#### Assignment:
Word for word, copy out every line of the records, omitting each picture.

Saved entries
★ ★ ★ ★ ★ ★ ★

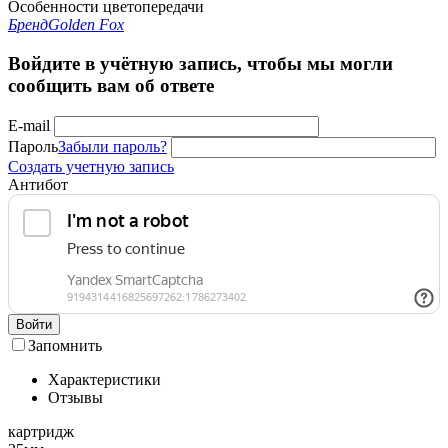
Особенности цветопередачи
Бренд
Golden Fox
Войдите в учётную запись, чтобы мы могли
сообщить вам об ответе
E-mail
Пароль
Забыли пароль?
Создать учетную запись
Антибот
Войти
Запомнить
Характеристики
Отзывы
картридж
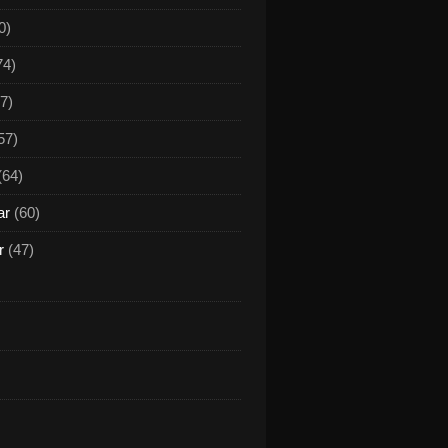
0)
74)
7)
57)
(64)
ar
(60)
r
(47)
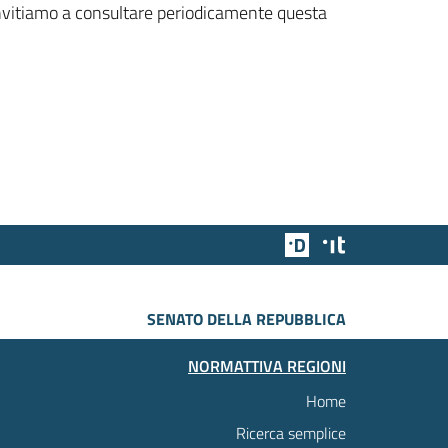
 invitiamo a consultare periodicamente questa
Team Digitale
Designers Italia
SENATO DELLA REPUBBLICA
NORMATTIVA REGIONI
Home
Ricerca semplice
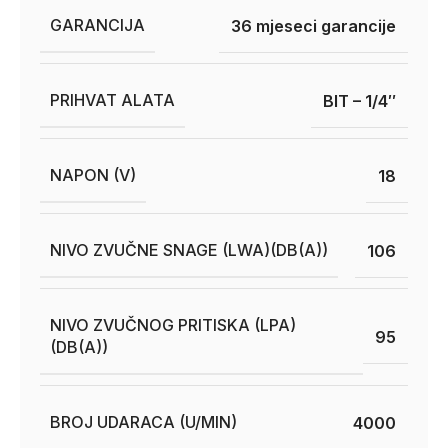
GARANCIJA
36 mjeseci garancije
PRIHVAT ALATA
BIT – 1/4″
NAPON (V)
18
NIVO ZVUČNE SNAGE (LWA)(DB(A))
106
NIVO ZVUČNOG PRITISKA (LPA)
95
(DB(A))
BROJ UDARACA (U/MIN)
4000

★ ★ ★ ★ ★ ★ ★

#### Result of this exercise:
Особенности цветопередачи
Бренд
Golden Fox
Войдите в учётную запись, чтобы мы могли
сообщить вам об ответе
E-mail
Пароль
Забыли пароль?
Создать учетную запись
Антибот
Войти
Запомнить
Характеристики
Отзывы
картридж
0)
74)
7)
57)
(64)
ar
(60)
r
(47)
 invitiamo a consultare periodicamente questa
Team Digitale
Designers Italia
SENATO DELLA REPUBBLICA
NORMATTIVA REGIONI
Home
Ricerca semplice
GARANCIJA
36 mjeseci garancije
PRIHVAT ALATA
BIT – 1/4″
NAPON (V)
18
NIVO ZVUČNE SNAGE (LWA)(DB(A))
106
NIVO ZVUČNOG PRITISKA (LPA)
95
(DB(A))
BROJ UDARACA (U/MIN)
4000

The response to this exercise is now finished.